On Tuesday, Meta made its language model Llama 2 freely available to companies and researchers under the “open source” method (free access to the programming code), a strategic decision that brings back the giant specializing in social networks. A racetrack in the field of artificial intelligence development.
Llama 2 is a certified GPT4 competitor for Chat GPT and Bing (Microsoft’s search engine), mainly two major cloud platforms, Azure and Microsoft Azure. Available from Amazon on AWS.
“As artificial intelligence models become widely available, everyone can benefit from them (…) and we believe it is safe,” Meta said in a statement.
ChatGBT’s success has led to a frenzied race among tech companies for a generative AI that can answer questions in everyday language and generate all kinds of text after it was released by OpenAI late last year.
The field is dominated by “Microsoft” (a major investor in “Open AI”) and “Google”, but most of the giant tech companies are heavily involved in competing to use the latest generation of artificial intelligence.

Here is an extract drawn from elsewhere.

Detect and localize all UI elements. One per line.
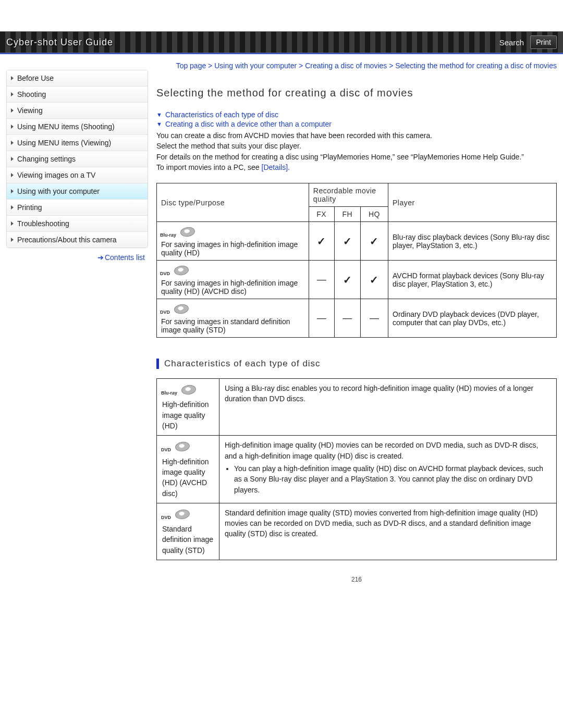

About its faults and its introspective potential.
“Companies, start-ups, entrepreneurs and researchers can use tools that would be difficult to develop on their own, providing them with information capabilities they otherwise would not otherwise have access to, opening up a world of opportunities for experimentation and innovation,” Meta said.
The parent company of Facebook and Instagram announced the move in a marketing campaign for Microsoft Group, Meta’s main partner in Lama 2.
Microsoft is thus positioning itself in the field of open source artificial intelligence, which is less opaque and more transparent than other artificial intelligence systems.
The American group also announced that its new flagship tool based on artificial intelligence for the “Microsoft 365” suite for office work will cost $ 30 per month per user.
Copilot is a virtual assistant that transcribes meeting proceedings, provides summaries, and provides access to email, notepad, contacts, and documents to write texts and perform on-demand tasks.
“We believe more than 50 percent of Microsoft’s user base will use enterprise AI,” said Dan Ives, analyst at Wedbush.
Ives predicts that the cloud artificial intelligence market will increase annual cloud computing revenue by “20 percent by 2025.”